En la Rumania de Nicolae Ceausescu (1918-1989) embarazar conllevaba inmensos peligros; Ceausescu gobernó desde 1967 hasta 1989 cuando fue fusilado en una plaza pública junto con Elena, su esposa. Corrupción, genocidio y abuso de poder fueron los cargos criminales. Dentro de la miríada de abusos del régimen comunista rumano, el maltrato a las mujeres fue execrable. Como parte de su ideario estableció, a partir de 1984, controles ginecológicos para impedir el aborto. Dada la pobreza de la nación y el racionamiento de algunos productos de primera necesidad, fracciones grandes decidieron no embarazar para evitar que sus hijos crecieran en situaciones precarias.
El sátrapa Ceausescu quería, a toda costa, incrementar el número de habitantes. En esa época no había anticonceptivos y la interrupción del embarazo estaba prohibida desde 1966. Con la finalidad de poblar Rumania creó cuadrillas de médicos y enfermeros acompañados por la policía, cuya misión era demoniaca: acudían, sin previo aviso a fábricas donde, sin su consentimiento, sometían a las trabajadoras a un examen ginecológico forzoso. El resultado de esa política fue terrible. Cuatro sucesos sobresalen: las mujeres que mostraban rastros de haber abortado eran condenadas a prisión; las embarazadas eran controladas con rigidez hasta el parto; cuando la policía confirmaba abortos clandestinos, los doctores eran encarcelados, y, por último, los hospitales tenían órdenes de no atender a mujeres que habían abortado pese al riesgo de morir sangrando. Además, diversas fuentes aseguran que a las madres con anemia se les inyectaba sangre con jeringas no desechables, cuyo resultado devino sida en “algunas” mujeres y niños. A quien desee más información, recomiendo la película rumana 4 meses, 3 semanas, dos días (2007), ambientada en los últimos años del comunismo, donde se muestra el viacrucis de dos estudiantes que se enfrentan al embarazo no deseado de una de ellas.

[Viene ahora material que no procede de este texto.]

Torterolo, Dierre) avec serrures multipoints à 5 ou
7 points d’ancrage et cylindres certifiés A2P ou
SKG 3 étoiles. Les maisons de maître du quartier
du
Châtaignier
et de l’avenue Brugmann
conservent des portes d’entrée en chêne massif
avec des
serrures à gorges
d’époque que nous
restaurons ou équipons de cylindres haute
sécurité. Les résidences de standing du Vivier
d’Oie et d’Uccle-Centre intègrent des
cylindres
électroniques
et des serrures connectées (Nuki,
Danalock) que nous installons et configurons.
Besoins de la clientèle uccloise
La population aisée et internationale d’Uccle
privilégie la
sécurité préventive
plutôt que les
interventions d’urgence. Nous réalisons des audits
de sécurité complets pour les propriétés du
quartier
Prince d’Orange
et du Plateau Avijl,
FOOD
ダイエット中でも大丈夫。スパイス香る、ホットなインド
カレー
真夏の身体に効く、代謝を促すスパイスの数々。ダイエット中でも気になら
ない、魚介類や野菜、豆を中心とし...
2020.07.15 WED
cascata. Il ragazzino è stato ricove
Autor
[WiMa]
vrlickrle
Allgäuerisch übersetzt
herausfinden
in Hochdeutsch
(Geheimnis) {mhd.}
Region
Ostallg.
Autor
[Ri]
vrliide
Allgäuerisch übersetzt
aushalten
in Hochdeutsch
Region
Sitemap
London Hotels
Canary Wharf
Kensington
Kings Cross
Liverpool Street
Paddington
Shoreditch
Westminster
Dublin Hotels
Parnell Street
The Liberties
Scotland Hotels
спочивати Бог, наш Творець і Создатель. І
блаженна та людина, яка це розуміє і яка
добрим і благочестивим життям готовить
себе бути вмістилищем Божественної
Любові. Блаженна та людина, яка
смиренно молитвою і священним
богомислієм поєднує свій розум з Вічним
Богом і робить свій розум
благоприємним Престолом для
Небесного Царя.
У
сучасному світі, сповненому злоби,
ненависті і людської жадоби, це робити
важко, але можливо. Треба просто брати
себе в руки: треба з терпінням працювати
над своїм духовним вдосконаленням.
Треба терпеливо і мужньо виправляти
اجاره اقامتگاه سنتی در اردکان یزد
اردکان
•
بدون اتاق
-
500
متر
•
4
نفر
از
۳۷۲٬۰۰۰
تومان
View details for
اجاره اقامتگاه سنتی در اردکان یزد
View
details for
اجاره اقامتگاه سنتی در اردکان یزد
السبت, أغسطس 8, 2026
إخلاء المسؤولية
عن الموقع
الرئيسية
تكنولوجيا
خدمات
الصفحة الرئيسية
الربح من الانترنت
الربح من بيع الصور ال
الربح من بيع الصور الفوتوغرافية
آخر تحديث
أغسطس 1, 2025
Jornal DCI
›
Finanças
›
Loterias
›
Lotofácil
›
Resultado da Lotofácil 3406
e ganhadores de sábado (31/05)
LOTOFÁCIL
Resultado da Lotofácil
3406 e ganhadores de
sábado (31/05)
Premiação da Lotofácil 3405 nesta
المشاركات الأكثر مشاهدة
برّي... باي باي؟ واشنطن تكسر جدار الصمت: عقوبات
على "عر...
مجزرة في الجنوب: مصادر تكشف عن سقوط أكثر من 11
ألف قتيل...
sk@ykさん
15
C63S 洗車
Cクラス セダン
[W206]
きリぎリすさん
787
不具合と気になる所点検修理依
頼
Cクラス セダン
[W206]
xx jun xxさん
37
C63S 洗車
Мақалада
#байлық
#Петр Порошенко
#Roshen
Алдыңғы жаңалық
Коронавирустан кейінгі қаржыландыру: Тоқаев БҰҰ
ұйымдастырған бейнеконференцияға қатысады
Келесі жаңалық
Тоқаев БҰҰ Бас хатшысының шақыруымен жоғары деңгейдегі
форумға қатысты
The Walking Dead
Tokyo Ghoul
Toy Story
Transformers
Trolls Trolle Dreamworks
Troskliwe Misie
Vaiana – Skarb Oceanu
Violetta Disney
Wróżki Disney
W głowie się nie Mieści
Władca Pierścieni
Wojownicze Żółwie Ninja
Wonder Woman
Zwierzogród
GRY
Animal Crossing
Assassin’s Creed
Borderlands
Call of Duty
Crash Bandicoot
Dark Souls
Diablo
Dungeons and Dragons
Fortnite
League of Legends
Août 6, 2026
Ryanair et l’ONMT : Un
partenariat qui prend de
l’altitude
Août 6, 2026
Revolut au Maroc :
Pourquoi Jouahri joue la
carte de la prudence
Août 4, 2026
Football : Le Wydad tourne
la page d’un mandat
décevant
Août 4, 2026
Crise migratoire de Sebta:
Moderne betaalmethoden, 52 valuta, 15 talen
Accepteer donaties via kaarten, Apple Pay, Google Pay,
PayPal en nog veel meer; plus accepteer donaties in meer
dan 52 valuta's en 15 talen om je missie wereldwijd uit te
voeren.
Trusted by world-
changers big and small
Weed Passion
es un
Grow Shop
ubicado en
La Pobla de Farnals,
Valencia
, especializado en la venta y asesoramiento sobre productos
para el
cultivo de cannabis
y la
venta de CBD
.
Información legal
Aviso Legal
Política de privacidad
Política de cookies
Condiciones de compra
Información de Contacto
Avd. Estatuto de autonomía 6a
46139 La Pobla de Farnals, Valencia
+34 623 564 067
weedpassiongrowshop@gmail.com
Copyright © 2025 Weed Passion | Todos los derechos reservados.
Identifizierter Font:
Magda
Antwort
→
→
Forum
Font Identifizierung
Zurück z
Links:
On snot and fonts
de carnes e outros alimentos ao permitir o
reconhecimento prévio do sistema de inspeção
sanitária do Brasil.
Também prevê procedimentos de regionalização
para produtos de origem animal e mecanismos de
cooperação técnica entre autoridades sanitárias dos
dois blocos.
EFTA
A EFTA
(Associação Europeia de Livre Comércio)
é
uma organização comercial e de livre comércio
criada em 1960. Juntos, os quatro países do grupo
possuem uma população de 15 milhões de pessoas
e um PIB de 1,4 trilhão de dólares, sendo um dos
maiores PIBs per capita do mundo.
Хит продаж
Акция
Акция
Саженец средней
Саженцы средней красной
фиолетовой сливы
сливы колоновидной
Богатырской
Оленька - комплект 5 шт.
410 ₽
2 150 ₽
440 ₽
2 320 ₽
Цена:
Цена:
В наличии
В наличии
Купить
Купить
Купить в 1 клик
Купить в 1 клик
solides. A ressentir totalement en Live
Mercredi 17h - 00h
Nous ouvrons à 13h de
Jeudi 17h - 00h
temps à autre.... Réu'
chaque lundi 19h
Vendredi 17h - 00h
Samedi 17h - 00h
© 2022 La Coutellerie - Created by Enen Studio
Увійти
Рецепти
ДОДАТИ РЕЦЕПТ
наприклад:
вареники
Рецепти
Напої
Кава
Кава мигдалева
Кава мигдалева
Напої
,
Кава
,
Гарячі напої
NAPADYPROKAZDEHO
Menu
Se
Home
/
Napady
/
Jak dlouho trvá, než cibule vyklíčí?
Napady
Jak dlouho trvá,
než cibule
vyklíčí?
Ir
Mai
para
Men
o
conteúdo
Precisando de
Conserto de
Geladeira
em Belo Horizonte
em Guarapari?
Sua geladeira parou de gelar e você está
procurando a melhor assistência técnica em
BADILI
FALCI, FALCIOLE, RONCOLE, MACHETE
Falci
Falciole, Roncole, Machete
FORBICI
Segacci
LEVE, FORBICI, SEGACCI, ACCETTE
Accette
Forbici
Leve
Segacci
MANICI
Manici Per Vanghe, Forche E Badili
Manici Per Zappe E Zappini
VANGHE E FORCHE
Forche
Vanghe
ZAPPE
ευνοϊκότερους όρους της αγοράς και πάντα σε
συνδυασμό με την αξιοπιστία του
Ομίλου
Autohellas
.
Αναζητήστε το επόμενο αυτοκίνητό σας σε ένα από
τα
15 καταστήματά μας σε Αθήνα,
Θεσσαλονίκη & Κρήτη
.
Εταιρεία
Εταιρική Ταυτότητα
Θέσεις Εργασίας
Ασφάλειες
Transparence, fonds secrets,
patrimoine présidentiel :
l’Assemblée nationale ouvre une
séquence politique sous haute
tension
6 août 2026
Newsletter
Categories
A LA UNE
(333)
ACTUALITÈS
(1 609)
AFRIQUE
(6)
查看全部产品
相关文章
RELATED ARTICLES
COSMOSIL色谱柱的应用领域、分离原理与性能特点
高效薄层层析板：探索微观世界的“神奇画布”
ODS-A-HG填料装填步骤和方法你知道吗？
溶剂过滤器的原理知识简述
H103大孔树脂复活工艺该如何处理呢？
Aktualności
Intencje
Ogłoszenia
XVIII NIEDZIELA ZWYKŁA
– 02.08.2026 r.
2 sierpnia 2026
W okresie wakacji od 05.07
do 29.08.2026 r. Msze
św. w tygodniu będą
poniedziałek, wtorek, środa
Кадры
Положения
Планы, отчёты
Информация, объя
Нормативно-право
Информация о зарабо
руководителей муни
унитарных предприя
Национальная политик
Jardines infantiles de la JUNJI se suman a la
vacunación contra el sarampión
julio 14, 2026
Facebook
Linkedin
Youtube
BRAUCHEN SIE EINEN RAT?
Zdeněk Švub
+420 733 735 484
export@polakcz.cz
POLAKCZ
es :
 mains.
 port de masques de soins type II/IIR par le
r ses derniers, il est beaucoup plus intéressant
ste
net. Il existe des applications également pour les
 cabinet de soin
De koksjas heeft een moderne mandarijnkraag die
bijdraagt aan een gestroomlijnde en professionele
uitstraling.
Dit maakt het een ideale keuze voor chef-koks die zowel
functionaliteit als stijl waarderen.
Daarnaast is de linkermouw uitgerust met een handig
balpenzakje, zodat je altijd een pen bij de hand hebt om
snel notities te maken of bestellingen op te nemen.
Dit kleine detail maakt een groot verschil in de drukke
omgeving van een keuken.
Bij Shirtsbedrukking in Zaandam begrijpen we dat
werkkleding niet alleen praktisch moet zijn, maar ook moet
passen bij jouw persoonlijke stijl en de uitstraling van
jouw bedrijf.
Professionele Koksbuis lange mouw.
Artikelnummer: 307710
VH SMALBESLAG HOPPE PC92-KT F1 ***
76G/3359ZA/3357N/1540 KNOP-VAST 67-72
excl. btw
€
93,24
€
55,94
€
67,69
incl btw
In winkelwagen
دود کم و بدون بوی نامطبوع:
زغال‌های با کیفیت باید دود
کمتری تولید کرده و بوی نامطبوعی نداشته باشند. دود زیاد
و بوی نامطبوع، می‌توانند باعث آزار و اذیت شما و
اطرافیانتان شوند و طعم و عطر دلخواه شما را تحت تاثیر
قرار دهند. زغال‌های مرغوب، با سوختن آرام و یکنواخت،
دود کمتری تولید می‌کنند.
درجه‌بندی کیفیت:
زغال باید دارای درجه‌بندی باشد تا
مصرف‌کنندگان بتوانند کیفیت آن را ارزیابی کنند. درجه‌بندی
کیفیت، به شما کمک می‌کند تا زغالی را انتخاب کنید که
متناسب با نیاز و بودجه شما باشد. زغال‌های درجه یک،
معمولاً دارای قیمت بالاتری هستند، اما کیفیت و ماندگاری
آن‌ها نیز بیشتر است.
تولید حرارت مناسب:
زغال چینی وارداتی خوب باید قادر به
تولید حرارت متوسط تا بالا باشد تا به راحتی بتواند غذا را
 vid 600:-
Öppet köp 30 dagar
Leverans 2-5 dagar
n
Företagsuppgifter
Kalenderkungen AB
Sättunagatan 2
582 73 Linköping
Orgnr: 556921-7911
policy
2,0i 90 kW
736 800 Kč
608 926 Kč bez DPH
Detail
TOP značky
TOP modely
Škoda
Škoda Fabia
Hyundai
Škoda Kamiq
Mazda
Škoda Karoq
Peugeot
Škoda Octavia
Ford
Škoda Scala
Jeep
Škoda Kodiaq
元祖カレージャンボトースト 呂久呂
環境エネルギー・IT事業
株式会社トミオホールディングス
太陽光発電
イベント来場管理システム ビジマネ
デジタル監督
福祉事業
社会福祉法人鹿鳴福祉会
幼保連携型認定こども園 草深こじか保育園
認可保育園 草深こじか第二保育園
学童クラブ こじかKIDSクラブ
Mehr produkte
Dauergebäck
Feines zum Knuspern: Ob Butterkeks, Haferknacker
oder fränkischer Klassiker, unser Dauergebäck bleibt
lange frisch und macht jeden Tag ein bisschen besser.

Lo anterior para compartir informaciones recientes sobre la situación del aborto en Polonia, nación gobernada por el partido de extrema derecha Ley y Justicia, el cual ha recomendado una disposición que exige a los médicos colectar datos sobre todos los embarazos. Las leyes polacas sobre el aborto son estrictas: sólo se permite llevar a cabo el procedimiento si la vida de la madre corre peligro o si el embarazo fue resultado de incesto o violación; a partir de 2021 no se permite abortar si el producto tiene malformaciones. Movimientos defensores de derechos humanos y políticos opositores han externado su preocupación; consideran, con razón, que si el Estado cuenta con los datos de las embarazadas, tanto la policía como los fiscales podrían llevar a cabo una campaña de vigilancia sin precedentes. Es diferente contar con información médica en países democráticos que en regímenes donde el Estado suprime los derechos de las mujeres.
Las palabras de Michal Gontkiewicz, ginecólogo polaco, son tajantes: “…las mujeres tienen miedo. Si experimentan un aborto espontáneo, lo cual de por sí representa un gran trauma, las autoridades podrían acusarlas de abortar motu proprio, lo que incrementaría su dolor y preocupación. Las pacientes tendrán miedo de embarazar no sólo por razones socioeconómicas, sino por las posibilidades de ser acusadas por actitudes criminales”.
Los sucesos actuales en Polonia recuerdan la negrura rumana. Controlar a las mujeres embarazadas en 2022 es una actitud medieval. Siri Hustvedt, Premio Princesa de Asturias, al reflexionar acerca del actual conflicto sobre el caso Roe contra Wade en EU escribió, “… es un error colocar los derechos del ‘no nacido’ por delante de los de las mujeres”. ¿Se repetirá la historia rumana en Polonia?